In the records below, find the line with "செய்துள்ளோம். இப்படத்தை மிகக் குறுகிய க" and the line with "காப்பாற்றினார். மொட்டை ராஜேந்திரன், முனீ"; return exactly those lines and every line between them.

Page-level text extractions

[Start of Attachment]

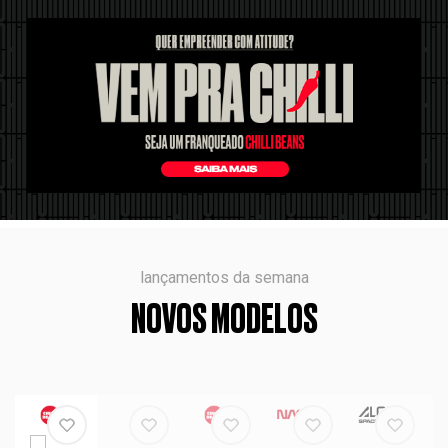
lançamentos da semana
NOVOS MODELOS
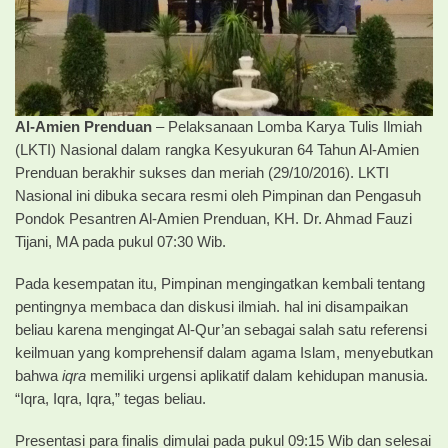
Al-Amien Prenduan
– Pelaksanaan Lomba Karya Tulis Ilmiah
(LKTI) Nasional dalam rangka Kesyukuran 64 Tahun Al-Amien
Prenduan berakhir sukses dan meriah (29/10/2016). LKTI
Nasional ini dibuka secara resmi oleh Pimpinan dan Pengasuh
Pondok Pesantren Al-Amien Prenduan, KH. Dr. Ahmad Fauzi
Tijani, MA pada pukul 07:30 Wib.
Pada kesempatan itu, Pimpinan mengingatkan kembali tentang
pentingnya membaca dan diskusi ilmiah. hal ini disampaikan
beliau karena mengingat Al-Qur’an sebagai salah satu referensi
keilmuan yang komprehensif dalam agama Islam, menyebutkan
bahwa
iqra
memiliki urgensi aplikatif dalam kehidupan manusia.
“Iqra, Iqra, Iqra,” tegas beliau.
Presentasi para finalis dimulai pada pukul 09:15 Wib dan selesai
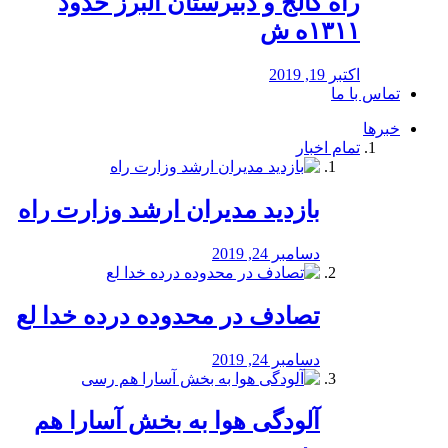
راه كالج و دبيرستان البرز حدود
۱۳۱۱ه ش
اکتبر 19, 2019
تماس با ما
خبرها
تمام اخبار
بازدید مدیران ارشد وزارت راه
دسامبر 24, 2019
تصادف در محدوده درده خدا لع
دسامبر 24, 2019
آلودگی هوا به بخش آسارا هم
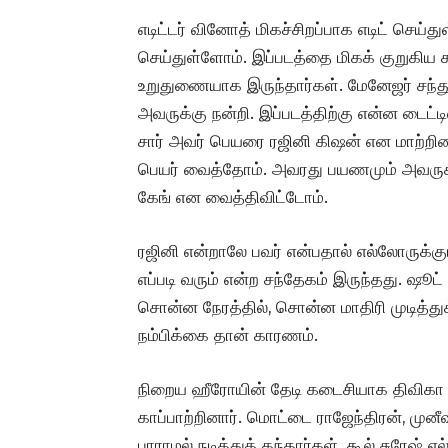
எடிட்டர் வினோத் மிகச்சிறப்பாக எடிட் செய்
செய்துள்ளோம். இப்படத்தை மிகக் குறுகிய க
உறுதுணையாக இருந்தார்கள். மேனேஜர் சந்துரு
அவருக்கு நன்றி. இப்படத்திற்கு என்ன டைட
சார் அவர் பெயரை ரஜினி கிஷன் என மாற்றினா
பெயர் வைத்தோம். அவரது பயணமும் அவருக்க
கேங் என வைத்திவிட்டோம்.
ரஜினி என்றாலே பவர் என்பதால் எல்லோருக்கும்
எப்படி வரும் என்ற சந்தேகம் இருந்தது. ஷூட்
சொன்ன நேரத்தில், சொன்ன மாதிரி முடித்த
நம்பிக்கை தான் காரணம்.
நிறைய ஹீரோயின் தேடி கடைசியாக திவிகா வ
காப்பாற்றினார். மொட்டை ராஜேந்திரன், முனீ
பாராமல் நடித்துத் தந்தார்கள். கூல் சுரேஷ்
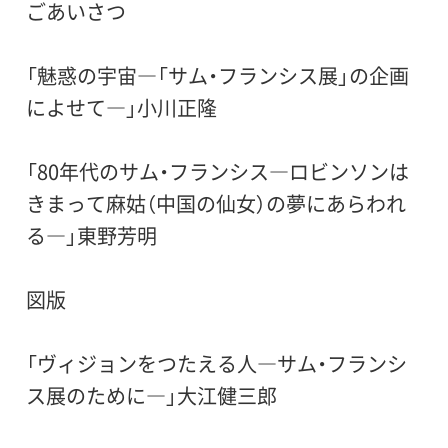
ごあいさつ
「魅惑の宇宙―「サム・フランシス展」の企画
によせて―」小川正隆
「80年代のサム・フランシス―ロビンソンは
きまって麻姑（中国の仙女）の夢にあらわれ
る―」東野芳明
図版
「ヴィジョンをつたえる人―サム・フランシ
ス展のために―」大江健三郎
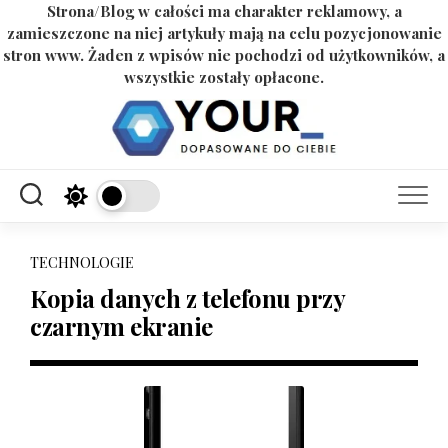
Strona/Blog w całości ma charakter reklamowy, a
zamieszczone na niej artykuły mają na celu pozycjonowanie
stron www. Żaden z wpisów nie pochodzi od użytkowników, a
wszystkie zostały opłacone.
Skip
to
content
TECHNOLOGIE
Kopia danych z telefonu przy
czarnym ekranie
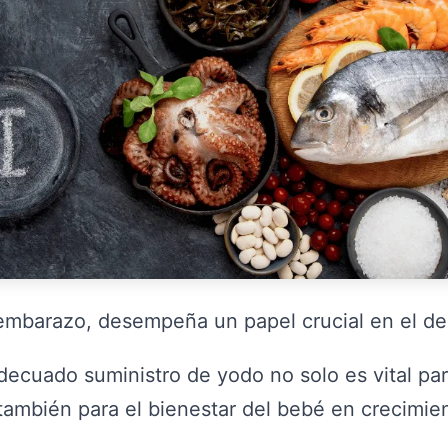
embarazo, desempeña un papel crucial en el desa
ecuado suministro de yodo no solo es vital par
también para el bienestar del bebé en crecimie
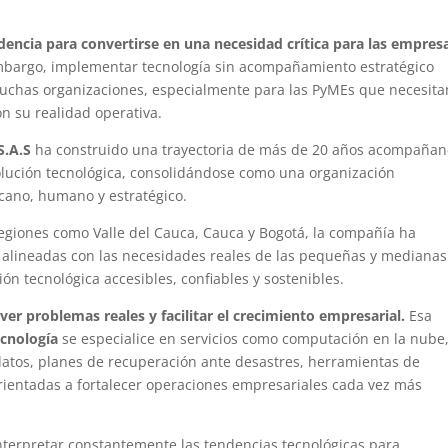
dencia para convertirse en una necesidad crítica para las empres
bargo, implementar tecnología sin acompañamiento estratégico
uchas organizaciones, especialmente para las PyMEs que necesita
on su realidad operativa.
S.A.S
ha construido una trayectoria de más de 20 años acompaña
lución tecnológica, consolidándose como una organización
rcano, humano y estratégico.
regiones como Valle del Cauca, Cauca y Bogotá, la compañía ha
s alineadas con las necesidades reales de las pequeñas y medianas
n tecnológica accesibles, confiables y sostenibles.
ver problemas reales y facilitar el crecimiento empresarial.
Esa
ecnología
se especialice en servicios como computación en la nube
datos, planes de recuperación ante desastres, herramientas de
rientadas a fortalecer operaciones empresariales cada vez más
nterpretar constantemente las tendencias tecnológicas para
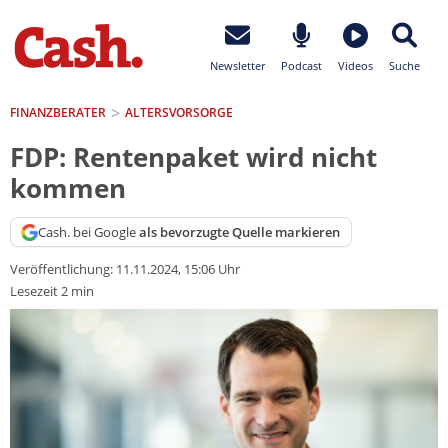
Newsletter
Podcast
Videos
Suche
FINANZBERATER
ALTERSVORSORGE
FDP: Rentenpaket wird nicht
kommen
Cash. bei Google
als bevorzugte Quelle markieren
Veröffentlichung:
11.11.2024, 15:06 Uhr
Lesezeit 2 min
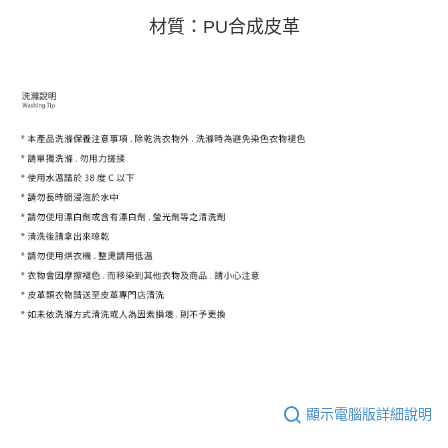
材質：PU合成皮革
顯示電腦版詳細說明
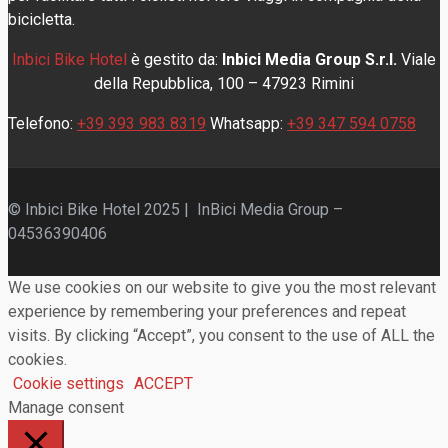
bicicletta.
Inbici Bike Hotel
è gestito da:
Inbici Media Group S.r.l.
Viale
della Repubblica, 100 – 47923 Rimini
Telefono:
+39 393 983 8319
Whatsapp:
+39 347 594 0758
© Inbici Bike Hotel 2025 | InBici Media Group –
04536390406
We use cookies on our website to give you the most relevant
experience by remembering your preferences and repeat
visits. By clicking “Accept”, you consent to the use of ALL the
cookies.
Cookie settings
ACCEPT
Manage consent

[End of Attachment]

■ **EXERCISE RESPONSE**:
செய்துள்ளோம். இப்படத்தை மிகக் குறுகிய க
உறுதுணையாக இருந்தார்கள். மேனேஜர் சந்துரு
அவருக்கு நன்றி. இப்படத்திற்கு என்ன டைட
சார் அவர் பெயரை ரஜினி கிஷன் என மாற்றினா
பெயர் வைத்தோம். அவரது பயணமும் அவருக்க
கேங் என வைத்திவிட்டோம்.
ரஜினி என்றாலே பவர் என்பதால் எல்லோருக்கும்
எப்படி வரும் என்ற சந்தேகம் இருந்தது. ஷூட்
சொன்ன நேரத்தில், சொன்ன மாதிரி முடித்த
நம்பிக்கை தான் காரணம்.
நிறைய ஹீரோயின் தேடி கடைசியாக திவிகா வ
காப்பாற்றினார். மொட்டை ராஜேந்திரன், முனீ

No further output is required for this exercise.